Every day during the school year, Julie and dozens of other Pitt students provide free in-home tutoring to nearly 100 Somali Bantu refugee families.
Many families fled Somalia during the civil war and drought of the 1990s only to live in refugee camps in Kenya.
About eight years ago, a small group made their way to the U.S. to call Pittsburgh home.
Parents wanted to make sure their children had the education and opportunities they were denied.
“It was a shock for me to come over to the U.S. because I didn't know English and whenever people talked to me I didn't know what they were saying,” said Abdalla.
Julie has worked with the Abdalla family for 2 ½ years and has been a part of their milestones...

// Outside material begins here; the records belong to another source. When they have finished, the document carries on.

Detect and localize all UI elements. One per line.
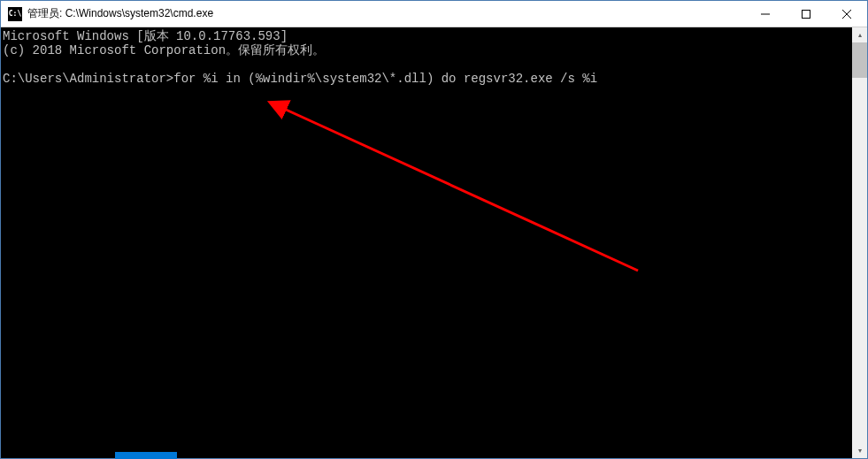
terminal-command: for %i in (%windir%\system32\*.dll) do r…	[173, 72, 597, 86]
window-controls	[745, 1, 867, 27]
cmd-icon: C:\	[8, 7, 22, 21]
terminal-line-copyright: (c) 2018 Microsoft Corporation。保留所有权利。	[3, 43, 325, 57]
cmd-window: C:\ 管理员: C:\Windows\system32\cmd.exe Mic…	[0, 0, 868, 459]
svg-line-5	[284, 109, 638, 271]
minimize-button[interactable]	[745, 1, 786, 27]
vertical-scrollbar[interactable]: ▴ ▾	[852, 27, 867, 458]
scroll-down-button[interactable]: ▾	[852, 443, 867, 458]
taskbar-fragment	[115, 452, 177, 459]
terminal-prompt-line: C:\Users\Administrator>for %i in (%windi…	[3, 72, 597, 86]
cmd-icon-label: C:\	[9, 10, 21, 18]
svg-rect-1	[803, 10, 810, 18]
maximize-button[interactable]	[786, 1, 826, 27]
scroll-up-button[interactable]: ▴	[852, 27, 867, 42]
scroll-track[interactable]	[852, 42, 867, 443]
window-title: 管理员: C:\Windows\system32\cmd.exe	[27, 6, 745, 21]
scroll-thumb[interactable]	[852, 42, 867, 78]
content-area: Microsoft Windows [版本 10.0.17763.593] (c…	[1, 27, 867, 458]
close-button[interactable]	[826, 1, 867, 27]
terminal-line-version: Microsoft Windows [版本 10.0.17763.593]	[3, 29, 288, 43]
annotation-arrow-icon	[1, 27, 850, 458]
terminal[interactable]: Microsoft Windows [版本 10.0.17763.593] (c…	[1, 27, 852, 458]
titlebar[interactable]: C:\ 管理员: C:\Windows\system32\cmd.exe	[1, 1, 867, 27]
terminal-prompt: C:\Users\Administrator>	[3, 72, 173, 86]
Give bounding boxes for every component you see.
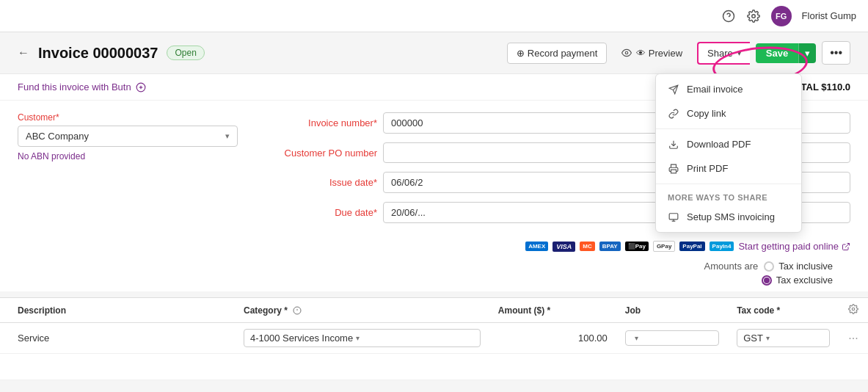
customer-po-label: Customer PO number [267, 148, 377, 159]
dropdown-divider-1 [656, 128, 801, 129]
th-job: Job [616, 298, 728, 323]
share-label: Share [707, 48, 733, 59]
th-category: Category * [235, 298, 489, 323]
tax-inclusive-radio[interactable] [764, 261, 774, 272]
job-select[interactable]: ▾ [625, 330, 719, 346]
invoice-table: Description Category * Amount ($) * Job … [0, 297, 868, 380]
no-abn-link[interactable]: No ABN provided [18, 151, 238, 161]
customer-value: ABC Company [26, 131, 89, 142]
category-select[interactable]: 4-1000 Services Income ▾ [244, 329, 481, 347]
dropdown-divider-2 [656, 184, 801, 184]
user-name: Florist Gump [802, 10, 856, 21]
svg-point-3 [626, 51, 629, 54]
download-pdf-item[interactable]: Download PDF [656, 132, 801, 156]
th-taxcode: Tax code * [728, 298, 839, 323]
print-icon [668, 164, 679, 174]
payin4-badge: PayIn4 [710, 242, 734, 251]
tax-exclusive-option[interactable]: Tax exclusive [762, 275, 833, 286]
download-pdf-label: Download PDF [687, 139, 751, 150]
tax-inclusive-label: Tax inclusive [778, 261, 833, 272]
table-settings-icon[interactable] [848, 304, 858, 314]
save-caret-button[interactable]: ▾ [798, 43, 816, 63]
customer-input[interactable]: ABC Company ▾ [18, 126, 238, 147]
top-nav: FG Florist Gump [0, 0, 868, 32]
tax-exclusive-radio[interactable] [762, 275, 772, 286]
link-icon [668, 109, 679, 119]
td-job[interactable]: ▾ [616, 323, 728, 354]
taxcode-dropdown-icon: ▾ [766, 334, 770, 342]
payment-methods: AMEX VISA MC BPAY ⬛Pay GPay PayPal PayIn… [0, 235, 868, 258]
job-dropdown-icon: ▾ [635, 334, 638, 342]
fund-link[interactable]: Fund this invoice with Butn [18, 81, 146, 92]
record-payment-button[interactable]: ⊕ Record payment [507, 43, 607, 64]
visa-badge: VISA [552, 242, 575, 252]
nav-icons: FG Florist Gump [721, 6, 856, 26]
help-icon[interactable] [721, 9, 736, 23]
svg-point-2 [751, 14, 755, 18]
table-empty-row [0, 354, 868, 380]
avatar: FG [771, 6, 792, 26]
share-button-group: Share ▾ [697, 42, 750, 65]
td-taxcode[interactable]: GST ▾ [728, 323, 839, 354]
setup-sms-label: Setup SMS invoicing [687, 211, 775, 222]
download-icon [668, 139, 679, 150]
save-button[interactable]: Save [756, 43, 798, 63]
gpay-badge: GPay [653, 241, 675, 252]
share-dropdown-menu: Email invoice Copy link Download PDF Pri… [655, 73, 802, 233]
invoice-title: Invoice 00000037 [38, 45, 158, 62]
svg-rect-7 [671, 170, 676, 173]
form-left: Customer* ABC Company ▾ No ABN provided [18, 112, 238, 223]
bpay-badge: BPAY [599, 242, 621, 251]
table-header-row: Description Category * Amount ($) * Job … [0, 298, 868, 323]
th-amount: Amount ($) * [489, 298, 616, 323]
print-pdf-item[interactable]: Print PDF [656, 156, 801, 181]
amounts-are-label: Amounts are Tax inclusive [704, 261, 833, 272]
save-button-group: Save ▾ [756, 43, 816, 63]
copy-link-item[interactable]: Copy link [656, 101, 801, 126]
tax-inclusive-option[interactable]: Tax inclusive [764, 261, 833, 272]
td-more[interactable]: ··· [839, 323, 868, 354]
share-button[interactable]: Share ▾ [697, 42, 750, 65]
tax-exclusive-label: Tax exclusive [776, 275, 833, 286]
svg-line-14 [845, 243, 850, 247]
header-actions: ⊕ Record payment 👁 Preview Share ▾ Save … [507, 41, 850, 65]
more-options-button[interactable]: ••• [822, 41, 850, 65]
th-settings [839, 298, 868, 323]
apple-pay-badge: ⬛Pay [625, 242, 649, 251]
paypal-badge: PayPal [679, 242, 704, 251]
svg-point-18 [852, 308, 855, 311]
back-button[interactable]: ← [18, 46, 29, 59]
save-caret-icon: ▾ [805, 48, 810, 59]
share-caret-icon: ▾ [737, 49, 741, 57]
invoice-number-label: Invoice number* [267, 117, 377, 128]
taxcode-select[interactable]: GST ▾ [737, 329, 830, 347]
td-amount[interactable]: 100.00 [489, 323, 616, 354]
td-category[interactable]: 4-1000 Services Income ▾ [235, 323, 489, 354]
invoice-table-container: Description Category * Amount ($) * Job … [0, 297, 868, 380]
preview-label: 👁 Preview [636, 48, 682, 59]
fund-label: Fund this invoice with Butn [18, 81, 131, 92]
email-invoice-label: Email invoice [687, 84, 743, 95]
th-description: Description [0, 298, 235, 323]
copy-link-label: Copy link [687, 108, 726, 119]
customer-dropdown-icon: ▾ [225, 131, 230, 141]
setup-sms-item[interactable]: Setup SMS invoicing [656, 205, 801, 229]
table-row: Service 4-1000 Services Income ▾ 100.00 … [0, 323, 868, 354]
send-icon [668, 84, 679, 95]
sms-icon [668, 212, 679, 222]
category-dropdown-icon: ▾ [356, 334, 360, 342]
print-pdf-label: Print PDF [687, 163, 728, 174]
tax-options: Amounts are Tax inclusive Tax exclusive [0, 258, 868, 291]
issue-date-label: Issue date* [267, 177, 377, 188]
td-description[interactable]: Service [0, 323, 235, 354]
due-date-label: Due date* [267, 207, 377, 218]
email-invoice-item[interactable]: Email invoice [656, 77, 801, 101]
more-ways-label: MORE WAYS TO SHARE [656, 187, 801, 205]
amex-badge: AMEX [525, 242, 548, 251]
settings-icon[interactable] [746, 9, 761, 23]
start-paid-label: Start getting paid online [738, 241, 839, 252]
preview-button[interactable]: 👁 Preview [613, 43, 691, 63]
svg-rect-8 [669, 213, 678, 219]
customer-label: Customer* [18, 112, 238, 123]
start-paid-link[interactable]: Start getting paid online [738, 241, 850, 252]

“It's been really amazing especially to see the little kids grow up and see some of the older kids graduate high school,” she said.
But she points out the children are not the only ones learning.
“It's really a two-way street between the tutors, the Pitt students and families. A lot of learning is going on in both directions,” she said.
Julie said when Keep it Real started eight years ago, there were about 10 student tutors involved.
Now there are about 80 and it is one of the most popular student groups on campus.